One of the things that LA got right, according to Dr. Anne W. Rimoin, professor of epidemiology at UCLA's Fielding of School of Public Health, is shutting down things early.

“This was really important in slowing the spread. I think we would be a lot worse off today if we hadn’t taken those measures that we took early on.”

However, Rimoin says she would have kept restrictions going longer, “We’re in the midst of a massive spike in California, but that’s because we took off the breaks too soon.”
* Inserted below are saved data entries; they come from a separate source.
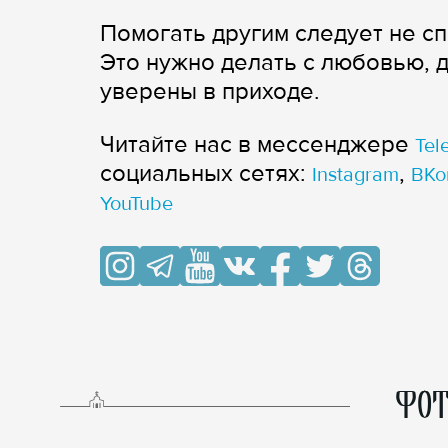
Помогать другим следует не сп
Это нужно делать с любовью, 
уверены в приходе.
Читайте нас в мессенджере
Tel
cоциальных сетях:
,
Instagram
ВКо
YouTube
ФОТ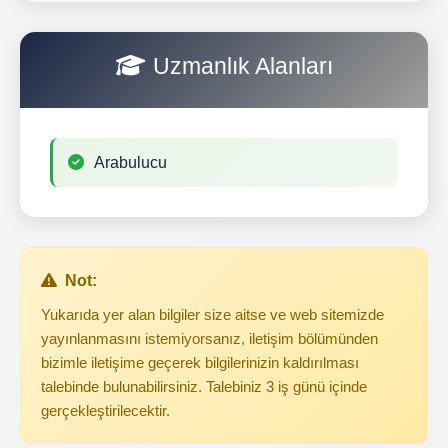
Uzmanlık Alanları
Arabulucu
Not:
Yukarıda yer alan bilgiler size aitse ve web sitemizde
yayınlanmasını istemiyorsanız, iletişim bölümünden
bizimle iletişime geçerek bilgilerinizin kaldırılması
talebinde bulunabilirsiniz. Talebiniz 3 iş günü içinde
gerçekleştirilecektir.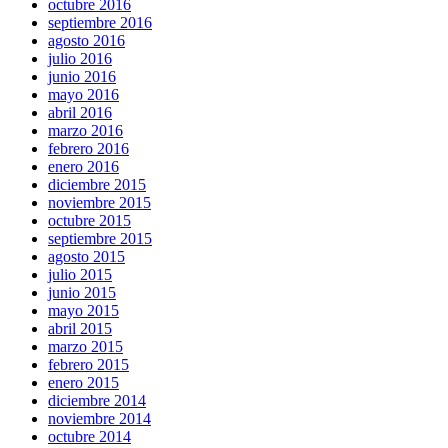
octubre 2016
septiembre 2016
agosto 2016
julio 2016
junio 2016
mayo 2016
abril 2016
marzo 2016
febrero 2016
enero 2016
diciembre 2015
noviembre 2015
octubre 2015
septiembre 2015
agosto 2015
julio 2015
junio 2015
mayo 2015
abril 2015
marzo 2015
febrero 2015
enero 2015
diciembre 2014
noviembre 2014
octubre 2014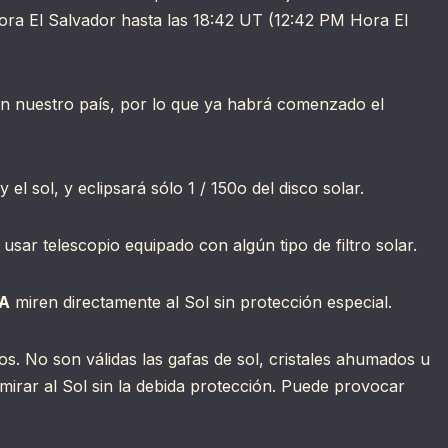
ora El Salvador hasta las 18:42 UT (12:42 PM Hora El
 en nuestro país, por lo que ya habrá comenzado el
 el sol, y eclipsará sólo 1 / 150o del disco solar.
sar telescopio equipado con algún tipo de filtro solar.
A
miren directamente al Sol sin protección especial.
os. No son válidas las gafas de sol, cristales ahumados u
mirar al Sol sin la debida protección. Puede provocar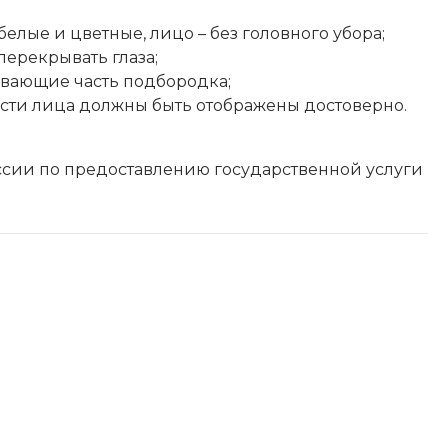
елые и цветные, лицо – без головного убора;
перекрывать глаза;
ывающие часть подбородка;
сти лица должны быть отображены достоверно.
сии по предоставлению государственной услуги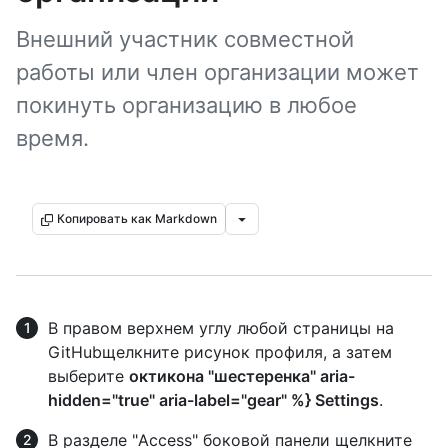
Внешний участник совместной
работы или член организации может
покинуть организацию в любое
время.
Копировать как Markdown
В правом верхнем углу любой страницы на
GitHubщелкните рисунок профиля, а затем
выберите
октикона "шестеренка" aria-
hidden="true" aria-label="gear" %} Settings
.
В разделе "Access" боковой панели щелкните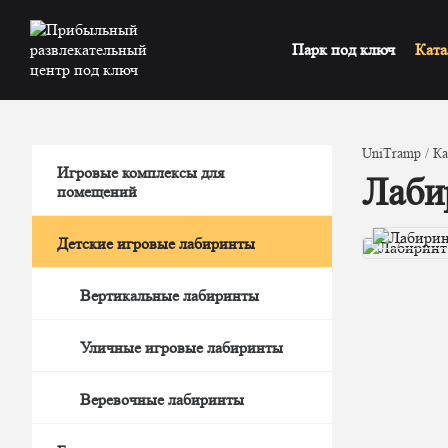
Парк под ключ
Ката
UniTramp
Ка
Игровые комплексы для
Лаби
помещений
Детские игровые лабиринты
Вертикальные лабиринты
Уличные игровые лабиринты
Веревочные лабиринты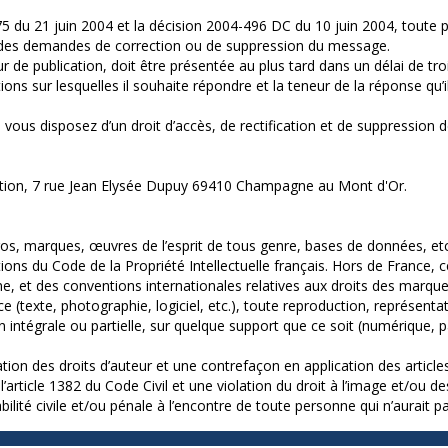
75 du 21 juin 2004 et la décision 2004-496 DC du 10 juin 2004, tout
ce des demandes de correction ou de suppression du message.
 de publication, doit être présentée au plus tard dans un délai de tr
ns sur lesquelles il souhaite répondre et la teneur de la réponse qu’il 
4, vous disposez d’un droit d’accès, de rectification et de suppressio
lication, 7 rue Jean Elysée Dupuy 69410 Champagne au Mont d'Or.
s, marques, œuvres de l’esprit de tous genre, bases de données, etc., 
tions du Code de la Propriété Intellectuelle français. Hors de France
ne, et des conventions internationales relatives aux droits des marque
e (texte, photographie, logiciel, etc.), toute reproduction, représentat
intégrale ou partielle, sur quelque support que ce soit (numérique, pa
ion des droits d’auteur et une contrefaçon en application des articles 
rticle 1382 du Code Civil et une violation du droit à l’image et/ou de
ité civile et/ou pénale à l’encontre de toute personne qui n’aurait pa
Rimoin says she understands this is a complicated issue without an easy solution. “Nothing is happening in a vacuum, and lives are at stake not just because of the COVID pandemic, but people need to work.

One of the problems, according to Rimoin, is that officials did not always provide consistent messaging.

“When you don’t have consistent messaging from our leaders, then it creates a lot of confusion, and it leaves a lot of room for misinformation and disinformation, and that’s what’s happened.”

Rimoin says the pandemic has laid bare vulnerabilities in our society that must be addressed. That includes investing more in public health, having better surveillance, and being able to react quickly to prevent a future pandemic.

“I hope that people pay attention, and we don’t lose the lessons that we’re learning right now.”